-------- Source information

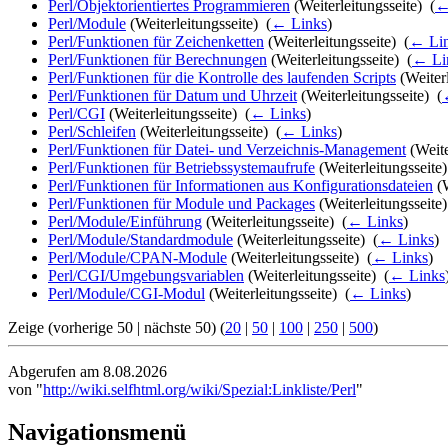
Perl/Objektorientiertes Programmieren
(Weiterleitungsseite) ‎
(
←
Perl/Module
(Weiterleitungsseite) ‎
(
← Links
)
Perl/Funktionen für Zeichenketten
(Weiterleitungsseite) ‎
(
← Li
Perl/Funktionen für Berechnungen
(Weiterleitungsseite) ‎
(
← Li
Perl/Funktionen für die Kontrolle des laufenden Scripts
(Weiterl
Perl/Funktionen für Datum und Uhrzeit
(Weiterleitungsseite) ‎
(
Perl/CGI
(Weiterleitungsseite) ‎
(
← Links
)
Perl/Schleifen
(Weiterleitungsseite) ‎
(
← Links
)
Perl/Funktionen für Datei- und Verzeichnis-Management
(Weite
Perl/Funktionen für Betriebssystemaufrufe
(Weiterleitungsseite)
Perl/Funktionen für Informationen aus Konfigurationsdateien
(W
Perl/Funktionen für Module und Packages
(Weiterleitungsseite)
Perl/Module/Einführung
(Weiterleitungsseite) ‎
(
← Links
)
Perl/Module/Standardmodule
(Weiterleitungsseite) ‎
(
← Links
)
Perl/Module/CPAN-Module
(Weiterleitungsseite) ‎
(
← Links
)
Perl/CGI/Umgebungsvariablen
(Weiterleitungsseite) ‎
(
← Links
Perl/Module/CGI-Modul
(Weiterleitungsseite) ‎
(
← Links
)
Zeige (vorherige 50 | nächste 50) (
20
|
50
|
100
|
250
|
500
)
Abgerufen am 8.08.2026
von "
http://wiki.selfhtml.org/wiki/Spezial:Linkliste/Perl
"
Navigationsmenü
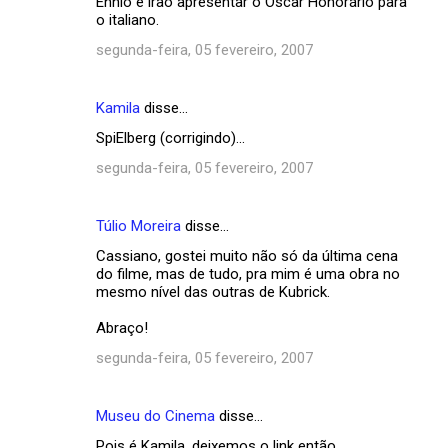
Ennio e irão apresentar o Oscar Honorário para
o italiano.
segunda-feira, 05 fevereiro, 2007
Kamila
disse…
SpiElberg (corrigindo)...
segunda-feira, 05 fevereiro, 2007
Túlio Moreira
disse…
Cassiano, gostei muito não só da última cena
do filme, mas de tudo, pra mim é uma obra no
mesmo nível das outras de Kubrick.
Abraço!
segunda-feira, 05 fevereiro, 2007
Museu do Cinema
disse…
Pois é Kamila, deixemos o link então.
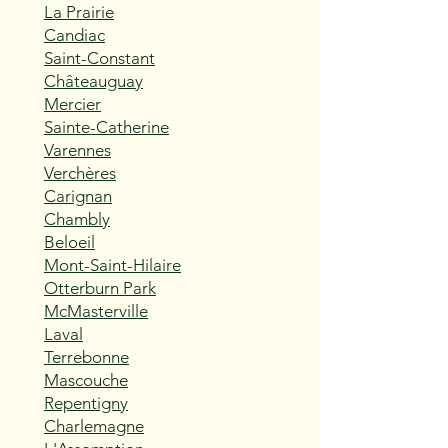
La Prairie
Candiac
Saint-Constant
Châteauguay
Mercier
Sainte-Catherine
Varennes
Verchères
Carignan
Chambly
Beloeil
Mont-Saint-Hilaire
Otterburn Park
McMasterville
Laval
Terrebonne
Mascouche
Repentigny
Charlemagne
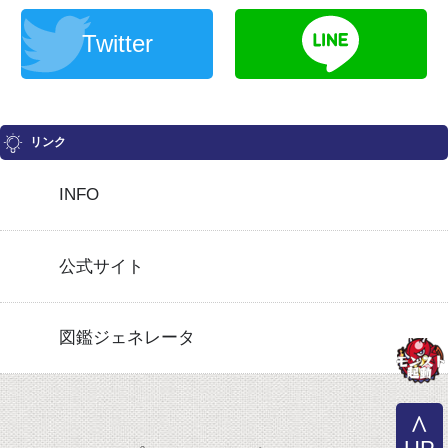
Twitter
リンク
INFO
公式サイト
図鑑ジェネレータ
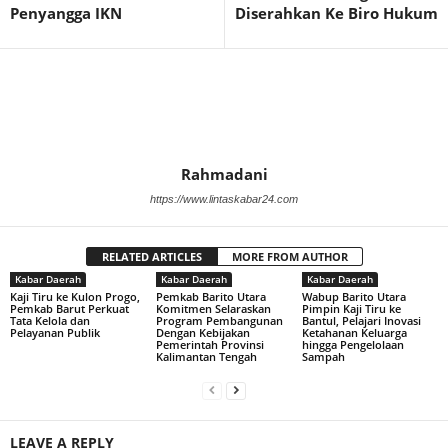
Penyangga IKN
Diserahkan Ke Biro Hukum
Rahmadani
https://www.lintaskabar24.com
RELATED ARTICLES
MORE FROM AUTHOR
Kabar Daerah
Kabar Daerah
Kabar Daerah
Kaji Tiru ke Kulon Progo,
Pemkab Barito Utara
Wabup Barito Utara
Pemkab Barut Perkuat
Komitmen Selaraskan
Pimpin Kaji Tiru ke
Tata Kelola dan
Program Pembangunan
Bantul, Pelajari Inovasi
Pelayanan Publik
Dengan Kebijakan
Ketahanan Keluarga
Pemerintah Provinsi
hingga Pengelolaan
Kalimantan Tengah
Sampah
LEAVE A REPLY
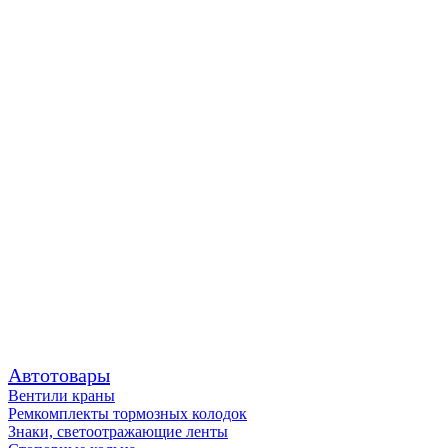
Автотовары
Вентили краны
Ремкомплекты тормозных колодок
Знаки, светоотражающие ленты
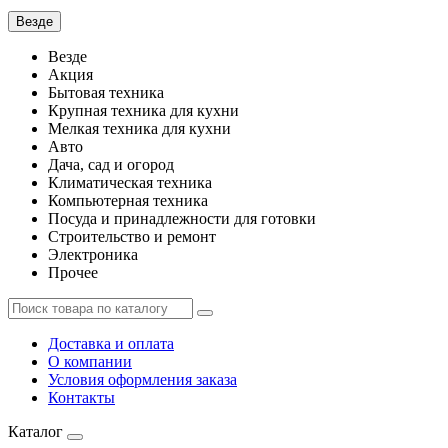
Везде
Везде
Акция
Бытовая техника
Крупная техника для кухни
Мелкая техника для кухни
Авто
Дача, сад и огород
Климатическая техника
Компьютерная техника
Посуда и принадлежности для готовки
Строительство и ремонт
Электроника
Прочее
Доставка и оплата
О компании
Условия оформления заказа
Контакты
Каталог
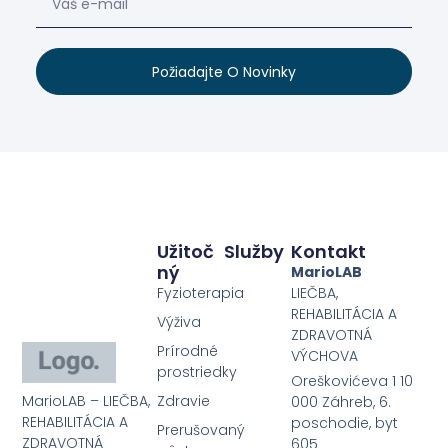
Požiadajte O Novinky
Užitoč
Služby
Kontakt
Ný
MarioLAB
Fyzioterapia
LIEČBA,
REHABILITÁCIA A
Výživa
ZDRAVOTNÁ
Prírodné
VÝCHOVA
prostriedky
Oreškovićeva 1 10
MarioLAB – LIEČBA,
Zdravie
000 Záhreb, 6.
REHABILITÁCIA A
poschodie, byt
Prerušovaný
ZDRAVOTNÁ
605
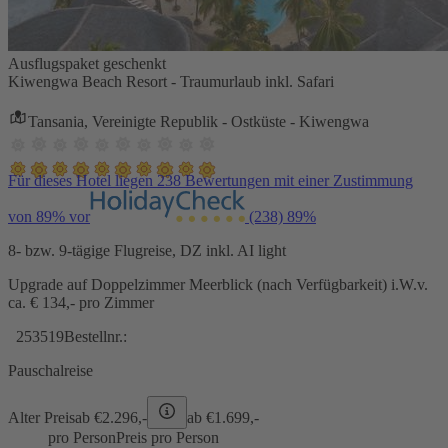
Ausflugspaket geschenkt
Kiwengwa Beach Resort - Traumurlaub inkl. Safari
Tansania, Vereinigte Republik - Ostküste - Kiwengwa
Für dieses Hotel liegen 238 Bewertungen mit einer Zustimmung
von 89% vor
(238)
89%
8- bzw. 9-tägige Flugreise, DZ inkl. AI light
Upgrade auf Doppelzimmer Meerblick (nach Verfügbarkeit) i.W.v.
ca. € 134,- pro Zimmer
253519
Bestellnr.:
Pauschalreise
Alter Preis
ab €
2.296,-
ab €
1.699,-
pro Person
Preis pro Person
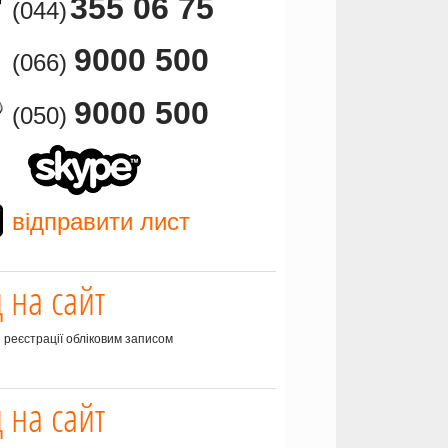
355 06 75
(044)
9000 500
(066)
9000 500
(050)
відправити лист
д на сайт
з реєстрації обліковим записом
д на сайт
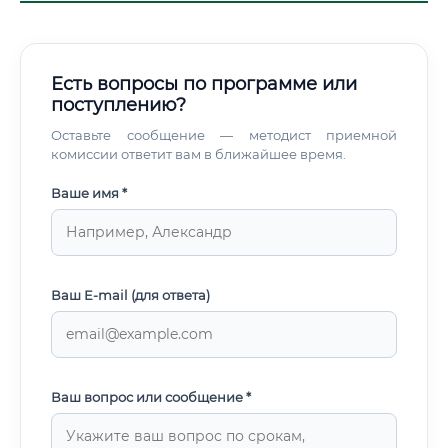
Есть вопросы по программе или
поступлению?
Оставьте сообщение — методист приемной
комиссии ответит вам в ближайшее время.
Ваше имя *
Ваш E-mail (для ответа)
Ваш вопрос или сообщение *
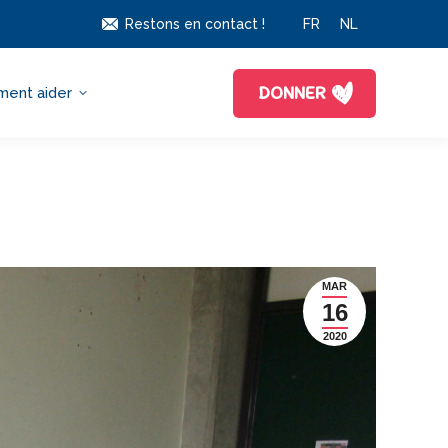
Restons en contact !
FR
NL
DONNER
ent aider
MAR
16
2020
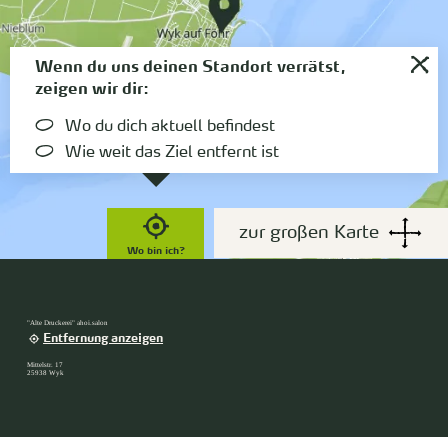
Wenn du uns deinen Standort verrätst,
zeigen wir dir:
Wo du dich aktuell befindest
Wie weit das Ziel entfernt ist
zur großen Karte
Wo bin ich?
"Alte Druckerei" ahoi.salon
Entfernung anzeigen
Mittelstr. 17
25938 Wyk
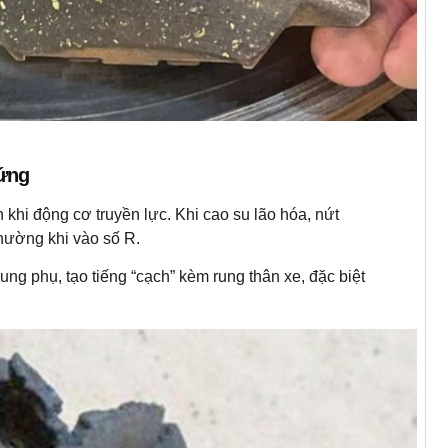
cứng
hi động cơ truyền lực. Khi cao su lão hóa, nứt
hường khi vào số R.
g phụ, tạo tiếng “cạch” kèm rung thân xe, đặc biệt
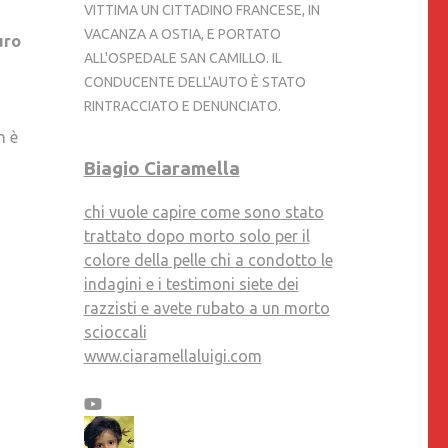
VITTIMA UN CITTADINO FRANCESE, IN
VACANZA A OSTIA, E PORTATO
uro
ALL'OSPEDALE SAN CAMILLO. IL
CONDUCENTE DELL'AUTO È STATO
RINTRACCIATO E DENUNCIATO.
n è
Biagio Ciaramella
chi vuole capire come sono stato
trattato dopo morto solo per il
colore della pelle chi a condotto le
indagini e i testimoni siete dei
razzisti e avete rubato a un morto
scioccali
www.ciaramellaluigi.com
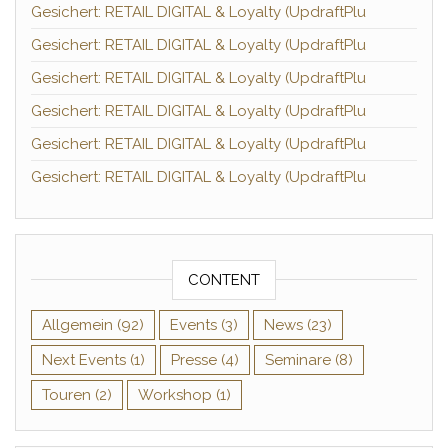
Gesichert: RETAIL DIGITAL & Loyalty (UpdraftPlu
Gesichert: RETAIL DIGITAL & Loyalty (UpdraftPlu
Gesichert: RETAIL DIGITAL & Loyalty (UpdraftPlu
Gesichert: RETAIL DIGITAL & Loyalty (UpdraftPlu
Gesichert: RETAIL DIGITAL & Loyalty (UpdraftPlu
Gesichert: RETAIL DIGITAL & Loyalty (UpdraftPlu
CONTENT
Allgemein
(92)
Events
(3)
News
(23)
Next Events
(1)
Presse
(4)
Seminare
(8)
Touren
(2)
Workshop
(1)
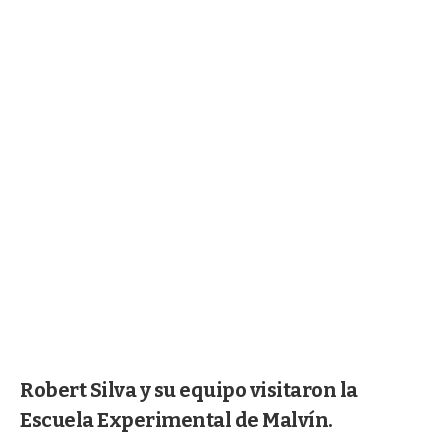
Robert Silva y su equipo visitaron la
Escuela Experimental de Malvín.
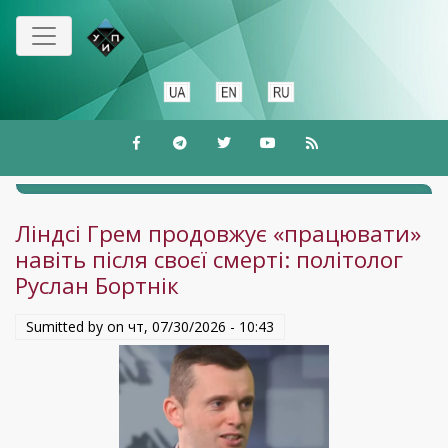
Перейти
до
основного
вмісту
Ліндсі Грем продовжує «працювати»
навіть після своєї смерті: політолог
Руслан Бортнік
Sumitted by on
чт, 07/30/2026 - 10:43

----------------

### Task to carry out
Skipping any pictures, transcribe the full listing exactly.

### Written response
Perl/Objektorientiertes Programmieren
(Weiterleitungsseite) ‎
(
←
Perl/Module
(Weiterleitungsseite) ‎
(
← Links
)
Perl/Funktionen für Zeichenketten
(Weiterleitungsseite) ‎
(
← Li
Perl/Funktionen für Berechnungen
(Weiterleitungsseite) ‎
(
← Li
Perl/Funktionen für die Kontrolle des laufenden Scripts
(Weiterl
Perl/Funktionen für Datum und Uhrzeit
(Weiterleitungsseite) ‎
(
Perl/CGI
(Weiterleitungsseite) ‎
(
← Links
)
Perl/Schleifen
(Weiterleitungsseite) ‎
(
← Links
)
Perl/Funktionen für Datei- und Verzeichnis-Management
(Weite
Perl/Funktionen für Betriebssystemaufrufe
(Weiterleitungsseite)
Perl/Funktionen für Informationen aus Konfigurationsdateien
(W
Perl/Funktionen für Module und Packages
(Weiterleitungsseite)
Perl/Module/Einführung
(Weiterleitungsseite) ‎
(
← Links
)
Perl/Module/Standardmodule
(Weiterleitungsseite) ‎
(
← Links
)
Perl/Module/CPAN-Module
(Weiterleitungsseite) ‎
(
← Links
)
Perl/CGI/Umgebungsvariablen
(Weiterleitungsseite) ‎
(
← Links
Perl/Module/CGI-Modul
(Weiterleitungsseite) ‎
(
← Links
)
Zeige (vorherige 50 | nächste 50) (
20
|
50
|
100
|
250
|
500
)
Abgerufen am 8.08.2026
von "
http://wiki.selfhtml.org/wiki/Spezial:Linkliste/Perl
"
Navigationsmenü
Ennio e irão apresentar o Oscar Honorário para
o italiano.
segunda-feira, 05 fevereiro, 2007
Kamila
disse…
SpiElberg (corrigindo)...
segunda-feira, 05 fevereiro, 2007
Túlio Moreira
disse…
Cassiano, gostei muito não só da última cena
do filme, mas de tudo, pra mim é uma obra no
mesmo nível das outras de Kubrick.
Abraço!
segunda-feira, 05 fevereiro, 2007
Museu do Cinema
disse…
Pois é Kamila, deixemos o link então.
La Prairie
Candiac
Saint-Constant
Châteauguay
Mercier
Sainte-Catherine
Varennes
Verchères
Carignan
Chambly
Beloeil
Mont-Saint-Hilaire
Otterburn Park
McMasterville
Laval
Terrebonne
Mascouche
Repentigny
Charlemagne
Twitter
リンク
INFO
公式サイト
図鑑ジェネレータ
Penyangga IKN
Diserahkan Ke Biro Hukum
Rahmadani
https://www.lintaskabar24.com
RELATED ARTICLES
MORE FROM AUTHOR
Kabar Daerah
Kabar Daerah
Kabar Daerah
Kaji Tiru ke Kulon Progo,
Pemkab Barito Utara
Wabup Barito Utara
Pemkab Barut Perkuat
Komitmen Selaraskan
Pimpin Kaji Tiru ke
Tata Kelola dan
Program Pembangunan
Bantul, Pelajari Inovasi
Pelayanan Publik
Dengan Kebijakan
Ketahanan Keluarga
Pemerintah Provinsi
hingga Pengelolaan
Kalimantan Tengah
Sampah
LEAVE A REPLY
Автотовары
Вентили краны
Ремкомплекты тормозных колодок
Знаки, светоотражающие ленты
Везде
Везде
Акция
Бытовая техника
Крупная техника для кухни
Мелкая техника для кухни
Авто
Дача, сад и огород
Климатическая техника
Компьютерная техника
Посуда и принадлежности для готовки
Строительство и ремонт
Электроника
Прочее
Доставка и оплата
О компании
Условия оформления заказа
Контакты
Каталог
Požiadajte O Novinky
Užitoč
Služby
Kontakt
Ný
MarioLAB
Fyzioterapia
LIEČBA,
REHABILITÁCIA A
Výživa
ZDRAVOTNÁ
Prírodné
VÝCHOVA
prostriedky
Oreškovićeva 1 10
MarioLAB – LIEČBA,
Zdravie
000 Záhreb, 6.
REHABILITÁCIA A
poschodie, byt
Prerušovaný
ZDRAVOTNÁ
605
Ausflugspaket geschenkt
Kiwengwa Beach Resort - Traumurlaub inkl. Safari
Tansania, Vereinigte Republik - Ostküste - Kiwengwa
Für dieses Hotel liegen 238 Bewertungen mit einer Zustimmung
von 89% vor
(238)
89%
8- bzw. 9-tägige Flugreise, DZ inkl. AI light
Upgrade auf Doppelzimmer Meerblick (nach Verfügbarkeit) i.W.v.
ca. € 134,- pro Zimmer
253519
Bestellnr.:
Pauschalreise
Alter Preis
ab €
2.296,-
ab €
1.699,-
pro Person
Preis pro Person
355 06 75
(044)
9000 500
(066)
9000 500
(050)
відправити лист
д на сайт
з реєстрації обліковим записом
д на сайт
Есть вопросы по программе или
поступлению?
Оставьте сообщение — методист приемной
комиссии ответит вам в ближайшее время.
Ваше имя *
Ваш E-mail (для ответа)
Ваш вопрос или сообщение *
Restons en contact !
FR
NL
DONNER
ent aider
MAR
16
2020
Wenn du uns deinen Standort verrätst,
zeigen wir dir:
Wo du dich aktuell befindest
Wie weit das Ziel entfernt ist
zur großen Karte
Wo bin ich?
"Alte Druckerei" ahoi.salon
Entfernung anzeigen
Mittelstr. 17
25938 Wyk
cứng
hi động cơ truyền lực. Khi cao su lão hóa, nứt
hường khi vào số R.
g phụ, tạo tiếng “cạch” kèm rung thân xe, đặc biệt
VITTIMA UN CITTADINO FRANCESE, IN
VACANZA A OSTIA, E PORTATO
uro
ALL'OSPEDALE SAN CAMILLO. IL
CONDUCENTE DELL'AUTO È STATO
RINTRACCIATO E DENUNCIATO.
n è
Biagio Ciaramella
chi vuole capire come sono stato
trattato dopo morto solo per il
colore della pelle chi a condotto le
indagini e i testimoni siete dei
razzisti e avete rubato a un morto
scioccali
www.ciaramellaluigi.com
Gesichert: RETAIL DIGITAL & Loyalty (UpdraftPlu
Gesichert: RETAIL DIGITAL & Loyalty (UpdraftPlu
Gesichert: RETAIL DIGITAL & Loyalty (UpdraftPlu
Gesichert: RETAIL DIGITAL & Loyalty (UpdraftPlu
Gesichert: RETAIL DIGITAL & Loyalty (UpdraftPlu
Gesichert: RETAIL DIGITAL & Loyalty (UpdraftPlu
CONTENT
Allgemein
(92)
Events
(3)
News
(23)
Next Events
(1)
Presse
(4)
Seminare
(8)
Touren
(2)
Workshop
(1)
Robert Silva y su equipo visitaron la
Escuela Experimental de Malvín.
Перейти
до
основного
вмісту
Ліндсі Грем продовжує «працювати»
навіть після своєї смерті: політолог
Руслан Бортнік
Sumitted by on
чт, 07/30/2026 - 10:43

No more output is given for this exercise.